Almodóvar, comentando su última película, Dolor y gloria, decía, en un artículo, que está basada en su vida, como todas las demás: «todas mis películas me representan». Pero que, desde el momento en que la obra toma cuerpo, se convierte en ficción. En esta misma línea, Michel Houellebecq expresa que «la literatura puede proporcionar esa sensación de contacto con otra mente humana, con la integralidad de esa mente, con sus debilidades y grandezas, con sus limitaciones, sus miserias, sus obsesiones, sus creencias: con todo cuanto la emociona, interesa, excita o repugna».

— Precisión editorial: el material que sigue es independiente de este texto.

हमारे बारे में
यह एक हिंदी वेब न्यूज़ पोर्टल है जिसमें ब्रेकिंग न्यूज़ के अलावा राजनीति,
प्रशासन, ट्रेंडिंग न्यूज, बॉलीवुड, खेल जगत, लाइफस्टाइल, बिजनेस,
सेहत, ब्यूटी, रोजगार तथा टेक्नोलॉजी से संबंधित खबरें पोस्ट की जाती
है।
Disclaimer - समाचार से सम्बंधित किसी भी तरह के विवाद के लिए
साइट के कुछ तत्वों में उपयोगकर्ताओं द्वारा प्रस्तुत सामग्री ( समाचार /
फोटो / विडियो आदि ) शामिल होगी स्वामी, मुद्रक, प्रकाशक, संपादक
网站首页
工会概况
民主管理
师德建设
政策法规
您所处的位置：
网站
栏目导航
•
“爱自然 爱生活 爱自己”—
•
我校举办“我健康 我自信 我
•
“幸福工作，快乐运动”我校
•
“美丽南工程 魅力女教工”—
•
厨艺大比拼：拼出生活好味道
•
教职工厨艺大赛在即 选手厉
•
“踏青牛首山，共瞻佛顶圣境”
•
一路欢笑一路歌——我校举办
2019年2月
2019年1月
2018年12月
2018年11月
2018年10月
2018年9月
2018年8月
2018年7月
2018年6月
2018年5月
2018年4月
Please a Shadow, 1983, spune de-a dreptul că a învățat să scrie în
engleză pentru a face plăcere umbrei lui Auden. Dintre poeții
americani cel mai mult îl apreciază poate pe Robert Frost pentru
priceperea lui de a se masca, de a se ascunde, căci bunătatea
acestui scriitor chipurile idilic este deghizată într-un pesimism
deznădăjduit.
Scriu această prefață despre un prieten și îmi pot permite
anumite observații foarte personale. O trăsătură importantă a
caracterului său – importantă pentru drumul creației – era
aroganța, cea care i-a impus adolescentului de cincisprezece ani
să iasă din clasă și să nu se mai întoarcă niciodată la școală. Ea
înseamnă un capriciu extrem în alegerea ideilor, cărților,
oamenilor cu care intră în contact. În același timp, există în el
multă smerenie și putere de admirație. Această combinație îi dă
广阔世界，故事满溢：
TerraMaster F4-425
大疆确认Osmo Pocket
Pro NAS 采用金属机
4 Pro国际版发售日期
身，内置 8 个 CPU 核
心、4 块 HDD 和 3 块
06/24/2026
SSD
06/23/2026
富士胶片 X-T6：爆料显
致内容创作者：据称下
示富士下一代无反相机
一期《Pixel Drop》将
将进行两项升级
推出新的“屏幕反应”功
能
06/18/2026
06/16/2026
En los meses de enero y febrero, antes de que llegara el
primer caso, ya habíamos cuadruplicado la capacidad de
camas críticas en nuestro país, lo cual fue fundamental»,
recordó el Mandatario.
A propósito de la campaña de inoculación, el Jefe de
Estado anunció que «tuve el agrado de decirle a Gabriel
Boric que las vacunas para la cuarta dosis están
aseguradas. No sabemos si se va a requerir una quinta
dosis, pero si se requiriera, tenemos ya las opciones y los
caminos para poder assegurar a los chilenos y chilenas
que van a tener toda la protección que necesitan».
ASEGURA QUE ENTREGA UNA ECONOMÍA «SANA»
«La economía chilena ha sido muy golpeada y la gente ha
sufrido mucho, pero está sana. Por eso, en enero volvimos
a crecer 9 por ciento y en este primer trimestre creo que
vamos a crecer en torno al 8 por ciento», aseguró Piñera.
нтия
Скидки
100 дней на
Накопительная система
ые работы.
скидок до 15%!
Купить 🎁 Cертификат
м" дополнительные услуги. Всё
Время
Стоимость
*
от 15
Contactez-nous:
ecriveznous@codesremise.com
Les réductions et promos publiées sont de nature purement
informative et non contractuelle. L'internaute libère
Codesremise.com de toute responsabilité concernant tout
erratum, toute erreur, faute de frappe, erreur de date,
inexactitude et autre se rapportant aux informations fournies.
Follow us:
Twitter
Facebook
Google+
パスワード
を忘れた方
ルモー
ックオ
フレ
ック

Es cierto que la lectura de las novelas de Houellebecq nos acerca a su vida decadente, compleja, personal, familiar y socialmente. Pero creo que no son los rasgos autobiográficos los que inmortalizarán sus obras, sino el juego realidad-ficción con el que nos despierta de la hipnosis en la que estamos atrapados. El islamismo, su choque con la civilización occidental y su cercano triunfo democrático en Francia despiertan la conciencia del lector en Sumisión. En Serotonina, novela que lleva tres meses de éxito en el mercado, trata temas candentes en nuestra sociedad y cultura: sexo, producción industrial de animales, caza, sexualidad en grupo, pornografía, pedofilia, globalización, transgénicos, pesticidas, depresión, descomposición de la familia…
Cualquiera de estos asuntos ofrece materia para una larga reflexión. Pero hay uno que constituye el hilo conductor de la novela en el que se ve atrapado Florent-Claude, narrador y protagonista de la misma: la sexualidad. Una sexualidad desligada del amor, sin ataduras legales ni éticas: «experiencias diversas, cuyo denominador común era la interrupción». La sexualidad es vivida como una adicción, como la adicción a las drogas, al juego… que busca todas las formas posibles de incentivar y renovar el placer. Una sexualidad con tintes pornográficos, que objetiva al otro y desemboca en la isla de la soledad: sin familia, sin amigos, sin ciudad, en trashumancia permanente hacia placeres que nunca saciarán. Sus tintes de misoginia definen el amor en la mujer como «un poder creativo del mismo tipo que un temblor de tierra o un trastorno climático» que busca «eliminar todo rastro de individuos preexistentes».
No cabe duda de que la superación, gracias a la ciencia y a la psicología, de la cultura tabuística y represiva en la que hemos vivido la sexualidad ha supuesto una gozosa liberación. Pero las nuevas formas de encauzar la libido están convirtiendo el «principio de placer» freudiano en «thánatos», en destrucción. Porque se aniquila al otro cuando se le cosifica, cuando se le usa como objeto de consumo, como mercancía. Y se destruye uno a sí mismo cuando se convierte en adicto al sexo, como los dos millones de españoles, según proclaman las estadísticas. Y cuando se ejerce la violencia sexual en solitario, «en grupo». Prácticas que, sorprendentemente, van en aumento.
Para Houellebecq éste es un síntoma más de la decadencia de la sociedad del S. XXI. Él, nihilista y víctima del desarraigo y del enfrentamiento con esta sociedad, no da soluciones a los problemas. Cree que no se puede hacer nada con la vida de la gente: «ni la amistad ni la compasión ni la psicología ni la comprensión de las situaciones tienen la menor utilidad, la gente se fabrica a sí misma el mecanismo de su desdicha». Su pesimismo le lleva a pensar que estamos al final de una época: «una civilización muere por hastío, por asco de sí misma».
No se puede negar, pues, que vivimos unos momentos complejos y conflictivos. La revolución digital está dejando fuera de servicio viejas formas de producción, de comercio, de vida… Y, desgraciadamente, no se acaba de encontrar un «ethos» nuevo que integre el sexo en el sujeto, como energía para la estabilidad personal, interpersonal y social.